Records to use START

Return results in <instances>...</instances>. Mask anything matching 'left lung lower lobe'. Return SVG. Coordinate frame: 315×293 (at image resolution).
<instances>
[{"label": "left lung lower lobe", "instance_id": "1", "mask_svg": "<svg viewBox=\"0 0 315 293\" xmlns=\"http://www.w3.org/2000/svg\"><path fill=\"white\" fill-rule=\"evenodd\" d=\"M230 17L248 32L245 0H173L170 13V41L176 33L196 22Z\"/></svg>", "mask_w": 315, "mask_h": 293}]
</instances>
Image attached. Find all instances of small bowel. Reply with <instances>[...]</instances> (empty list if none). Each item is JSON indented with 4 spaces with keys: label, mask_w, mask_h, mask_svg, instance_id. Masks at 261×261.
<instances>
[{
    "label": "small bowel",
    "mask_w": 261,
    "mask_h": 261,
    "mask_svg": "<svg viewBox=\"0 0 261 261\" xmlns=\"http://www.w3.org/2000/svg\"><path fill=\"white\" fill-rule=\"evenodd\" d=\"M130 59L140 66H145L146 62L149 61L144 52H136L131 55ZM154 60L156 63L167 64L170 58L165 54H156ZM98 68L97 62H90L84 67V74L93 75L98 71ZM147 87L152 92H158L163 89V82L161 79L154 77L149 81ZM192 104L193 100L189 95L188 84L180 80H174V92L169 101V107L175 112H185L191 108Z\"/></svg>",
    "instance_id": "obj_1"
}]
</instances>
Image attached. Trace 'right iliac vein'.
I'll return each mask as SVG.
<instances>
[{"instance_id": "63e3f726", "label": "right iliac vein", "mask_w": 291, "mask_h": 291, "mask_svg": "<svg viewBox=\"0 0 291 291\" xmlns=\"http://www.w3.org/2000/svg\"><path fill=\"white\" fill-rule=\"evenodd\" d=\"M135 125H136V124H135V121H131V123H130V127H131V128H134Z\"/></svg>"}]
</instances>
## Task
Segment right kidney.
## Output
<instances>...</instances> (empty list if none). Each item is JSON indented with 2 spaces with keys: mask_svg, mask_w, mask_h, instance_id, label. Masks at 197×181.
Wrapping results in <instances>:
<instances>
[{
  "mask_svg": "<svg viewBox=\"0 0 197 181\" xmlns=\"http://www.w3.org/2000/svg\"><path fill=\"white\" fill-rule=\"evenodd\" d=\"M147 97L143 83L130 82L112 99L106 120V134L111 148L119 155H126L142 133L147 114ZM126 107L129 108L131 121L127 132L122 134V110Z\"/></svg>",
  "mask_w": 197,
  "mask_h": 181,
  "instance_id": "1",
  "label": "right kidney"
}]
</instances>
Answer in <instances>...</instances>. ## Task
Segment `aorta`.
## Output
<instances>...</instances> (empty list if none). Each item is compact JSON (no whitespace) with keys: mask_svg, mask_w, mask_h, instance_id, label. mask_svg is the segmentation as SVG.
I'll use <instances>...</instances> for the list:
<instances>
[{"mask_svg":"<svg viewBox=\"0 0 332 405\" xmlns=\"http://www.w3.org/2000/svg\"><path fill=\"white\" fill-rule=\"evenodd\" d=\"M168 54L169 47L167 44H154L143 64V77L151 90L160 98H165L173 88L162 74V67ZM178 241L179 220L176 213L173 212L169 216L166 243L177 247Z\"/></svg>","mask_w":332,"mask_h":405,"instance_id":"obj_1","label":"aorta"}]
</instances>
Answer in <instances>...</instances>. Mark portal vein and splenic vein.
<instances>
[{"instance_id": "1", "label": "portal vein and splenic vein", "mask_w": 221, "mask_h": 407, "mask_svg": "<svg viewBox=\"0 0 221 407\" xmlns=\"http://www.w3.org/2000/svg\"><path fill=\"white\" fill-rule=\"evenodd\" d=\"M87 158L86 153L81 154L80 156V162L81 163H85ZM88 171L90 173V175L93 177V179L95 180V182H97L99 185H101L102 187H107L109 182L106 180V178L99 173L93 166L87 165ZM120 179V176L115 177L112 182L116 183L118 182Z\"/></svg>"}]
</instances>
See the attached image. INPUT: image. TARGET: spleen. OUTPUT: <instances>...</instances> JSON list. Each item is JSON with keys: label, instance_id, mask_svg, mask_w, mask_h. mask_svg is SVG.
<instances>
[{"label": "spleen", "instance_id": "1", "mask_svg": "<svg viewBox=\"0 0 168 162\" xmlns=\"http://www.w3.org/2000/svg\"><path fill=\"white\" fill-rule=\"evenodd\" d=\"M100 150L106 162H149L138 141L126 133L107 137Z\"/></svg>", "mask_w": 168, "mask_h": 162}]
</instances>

Records to use END

§ Try it: Top to bottom, set down the whole listing exactly.

§ Result for this exercise:
Return results in <instances>...</instances>. Mask anything matching 'left lung lower lobe'. Return SVG. Coordinate frame: 315×293 (at image resolution).
<instances>
[{"label": "left lung lower lobe", "instance_id": "1", "mask_svg": "<svg viewBox=\"0 0 315 293\" xmlns=\"http://www.w3.org/2000/svg\"><path fill=\"white\" fill-rule=\"evenodd\" d=\"M230 17L248 32L245 0H173L170 13V41L176 33L196 22Z\"/></svg>", "mask_w": 315, "mask_h": 293}]
</instances>
Image attached. Find all instances of small bowel. Reply with <instances>[...]</instances> (empty list if none). Each item is JSON indented with 4 spaces with keys: label, mask_w, mask_h, mask_svg, instance_id. Masks at 261×261.
<instances>
[{
    "label": "small bowel",
    "mask_w": 261,
    "mask_h": 261,
    "mask_svg": "<svg viewBox=\"0 0 261 261\" xmlns=\"http://www.w3.org/2000/svg\"><path fill=\"white\" fill-rule=\"evenodd\" d=\"M130 59L140 66H145L146 62L149 61L144 52H136L131 55ZM154 60L156 63L167 64L170 58L165 54H156ZM98 68L97 62H90L84 67V74L93 75L98 71ZM147 87L152 92H158L163 89V82L161 79L154 77L149 81ZM192 104L193 100L189 95L188 84L180 80H174V92L169 101V107L175 112H185L191 108Z\"/></svg>",
    "instance_id": "obj_1"
}]
</instances>
Image attached. Trace 'right iliac vein'.
I'll return each mask as SVG.
<instances>
[{"instance_id": "63e3f726", "label": "right iliac vein", "mask_w": 291, "mask_h": 291, "mask_svg": "<svg viewBox=\"0 0 291 291\" xmlns=\"http://www.w3.org/2000/svg\"><path fill=\"white\" fill-rule=\"evenodd\" d=\"M135 125H136V124H135V121H131V123H130V127H131V128H134Z\"/></svg>"}]
</instances>
## Task
Segment right kidney.
## Output
<instances>...</instances> (empty list if none). Each item is JSON indented with 2 spaces with keys: mask_svg, mask_w, mask_h, instance_id, label. Masks at 197×181.
Wrapping results in <instances>:
<instances>
[{
  "mask_svg": "<svg viewBox=\"0 0 197 181\" xmlns=\"http://www.w3.org/2000/svg\"><path fill=\"white\" fill-rule=\"evenodd\" d=\"M147 97L143 83L130 82L112 99L106 120V134L111 148L119 155H126L142 133L147 114ZM126 107L129 108L131 121L127 132L122 134V110Z\"/></svg>",
  "mask_w": 197,
  "mask_h": 181,
  "instance_id": "1",
  "label": "right kidney"
}]
</instances>
Answer in <instances>...</instances>. ## Task
Segment `aorta`.
## Output
<instances>...</instances> (empty list if none). Each item is compact JSON (no whitespace) with keys: mask_svg, mask_w, mask_h, instance_id, label. mask_svg is the segmentation as SVG.
I'll use <instances>...</instances> for the list:
<instances>
[{"mask_svg":"<svg viewBox=\"0 0 332 405\" xmlns=\"http://www.w3.org/2000/svg\"><path fill=\"white\" fill-rule=\"evenodd\" d=\"M168 54L169 47L167 44H154L143 64V77L151 90L160 98H165L173 88L162 74V67ZM178 241L179 220L176 213L173 212L169 216L166 243L177 247Z\"/></svg>","mask_w":332,"mask_h":405,"instance_id":"obj_1","label":"aorta"}]
</instances>
Answer in <instances>...</instances>. Mark portal vein and splenic vein.
<instances>
[{"instance_id": "1", "label": "portal vein and splenic vein", "mask_w": 221, "mask_h": 407, "mask_svg": "<svg viewBox=\"0 0 221 407\" xmlns=\"http://www.w3.org/2000/svg\"><path fill=\"white\" fill-rule=\"evenodd\" d=\"M87 158L86 153L81 154L80 156V162L81 163H85ZM88 171L90 173V175L93 177V179L95 180V182H97L99 185H101L102 187H107L109 182L106 180V178L99 173L93 166L87 165ZM120 179V176L115 177L112 182L116 183L118 182Z\"/></svg>"}]
</instances>
See the attached image. INPUT: image. TARGET: spleen. OUTPUT: <instances>...</instances> JSON list. Each item is JSON with keys: label, instance_id, mask_svg, mask_w, mask_h. mask_svg is SVG.
<instances>
[{"label": "spleen", "instance_id": "1", "mask_svg": "<svg viewBox=\"0 0 168 162\" xmlns=\"http://www.w3.org/2000/svg\"><path fill=\"white\" fill-rule=\"evenodd\" d=\"M100 150L106 162H149L138 141L126 133L107 137Z\"/></svg>", "mask_w": 168, "mask_h": 162}]
</instances>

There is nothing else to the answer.